Give a verbatim copy of the data, leaving the pictures out.
(RECORDS TO PROCESS begins)
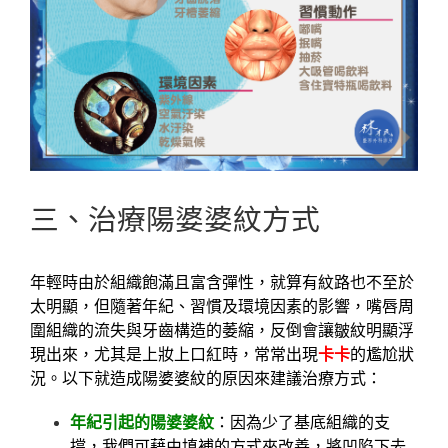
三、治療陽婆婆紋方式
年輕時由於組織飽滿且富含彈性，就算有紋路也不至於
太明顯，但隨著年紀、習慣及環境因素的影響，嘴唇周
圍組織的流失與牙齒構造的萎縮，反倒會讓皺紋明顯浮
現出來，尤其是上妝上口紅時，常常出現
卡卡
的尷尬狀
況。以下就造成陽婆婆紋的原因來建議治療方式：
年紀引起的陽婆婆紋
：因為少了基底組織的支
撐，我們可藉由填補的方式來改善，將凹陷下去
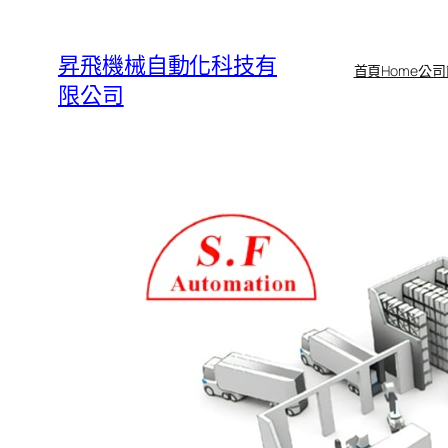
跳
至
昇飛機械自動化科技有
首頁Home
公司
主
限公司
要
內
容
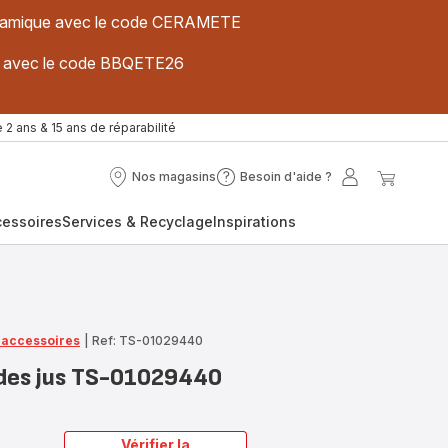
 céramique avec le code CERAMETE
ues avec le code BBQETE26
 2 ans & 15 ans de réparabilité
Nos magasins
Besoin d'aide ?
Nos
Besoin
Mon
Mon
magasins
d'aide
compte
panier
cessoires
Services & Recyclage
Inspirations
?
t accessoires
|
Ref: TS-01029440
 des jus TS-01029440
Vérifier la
(RECORDS TO PROCESS ends)
▶ ANSWER SPACE
三、治療陽婆婆紋方式
年輕時由於組織飽滿且富含彈性，就算有紋路也不至於
太明顯，但隨著年紀、習慣及環境因素的影響，嘴唇周
圍組織的流失與牙齒構造的萎縮，反倒會讓皺紋明顯浮
現出來，尤其是上妝上口紅時，常常出現
卡卡
的尷尬狀
況。以下就造成陽婆婆紋的原因來建議治療方式：
年紀引起的陽婆婆紋
：因為少了基底組織的支
撐，我們可藉由填補的方式來改善，將凹陷下去
跳
至
昇飛機械自動化科技有
首頁Home
公司
主
限公司
要
內
容
 céramique avec le code CERAMETE
ues avec le code BBQETE26
 2 ans & 15 ans de réparabilité
Nos magasins
Besoin d'aide ?
Nos
Besoin
Mon
Mon
magasins
d'aide
compte
panier
cessoires
Services & Recyclage
Inspirations
?
t accessoires
|
Ref: TS-01029440
 des jus TS-01029440
Vérifier la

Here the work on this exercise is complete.